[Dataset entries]
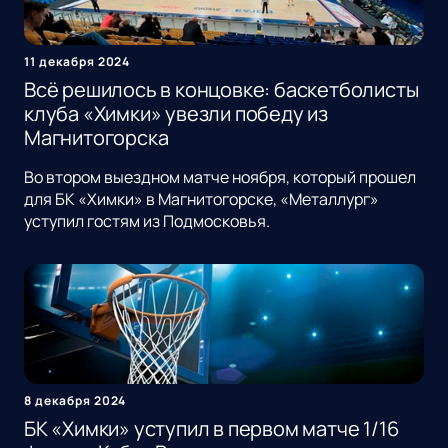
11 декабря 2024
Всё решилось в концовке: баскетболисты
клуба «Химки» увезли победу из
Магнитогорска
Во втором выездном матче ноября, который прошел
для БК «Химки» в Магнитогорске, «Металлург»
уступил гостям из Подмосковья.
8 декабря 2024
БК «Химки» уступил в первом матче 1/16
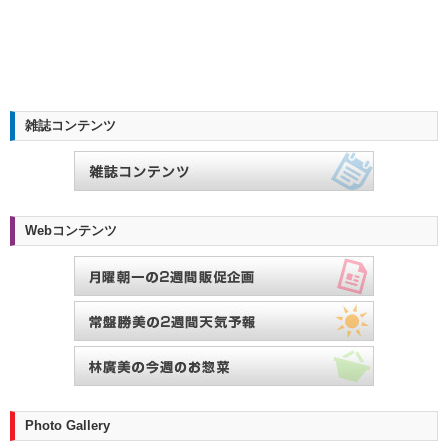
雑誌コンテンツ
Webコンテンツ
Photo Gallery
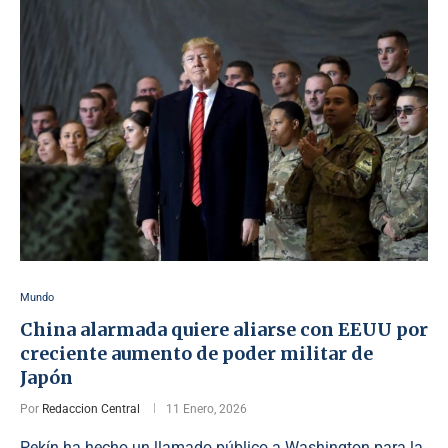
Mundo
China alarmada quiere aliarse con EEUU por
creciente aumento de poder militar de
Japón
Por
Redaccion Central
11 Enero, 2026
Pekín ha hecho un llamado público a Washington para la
---
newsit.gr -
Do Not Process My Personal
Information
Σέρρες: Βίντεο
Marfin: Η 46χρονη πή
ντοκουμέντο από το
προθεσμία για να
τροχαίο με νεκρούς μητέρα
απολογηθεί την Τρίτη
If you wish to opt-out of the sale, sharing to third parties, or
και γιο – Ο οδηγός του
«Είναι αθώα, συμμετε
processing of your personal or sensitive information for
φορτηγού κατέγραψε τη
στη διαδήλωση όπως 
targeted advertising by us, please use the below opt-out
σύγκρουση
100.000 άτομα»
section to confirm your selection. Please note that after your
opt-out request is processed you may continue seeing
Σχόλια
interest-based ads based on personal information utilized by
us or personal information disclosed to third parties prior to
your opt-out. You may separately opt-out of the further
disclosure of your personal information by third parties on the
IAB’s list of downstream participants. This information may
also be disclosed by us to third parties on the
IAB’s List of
...
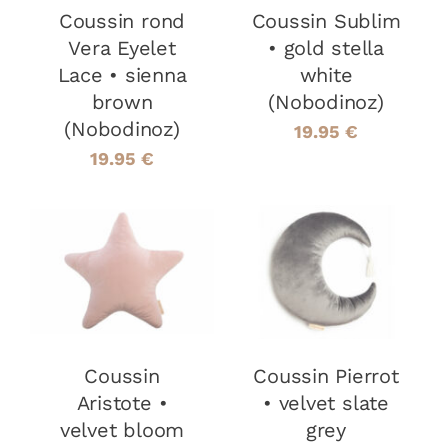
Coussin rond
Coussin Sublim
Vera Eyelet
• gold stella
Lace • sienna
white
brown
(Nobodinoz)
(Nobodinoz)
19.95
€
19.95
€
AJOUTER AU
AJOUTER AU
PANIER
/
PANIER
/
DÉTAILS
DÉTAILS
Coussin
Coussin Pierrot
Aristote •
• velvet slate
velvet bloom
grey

[To do]
If a line of the data above contains "disclosed", copy it out.

[Exercise output]
us or personal information disclosed to third parties prior to
also be disclosed by us to third parties on the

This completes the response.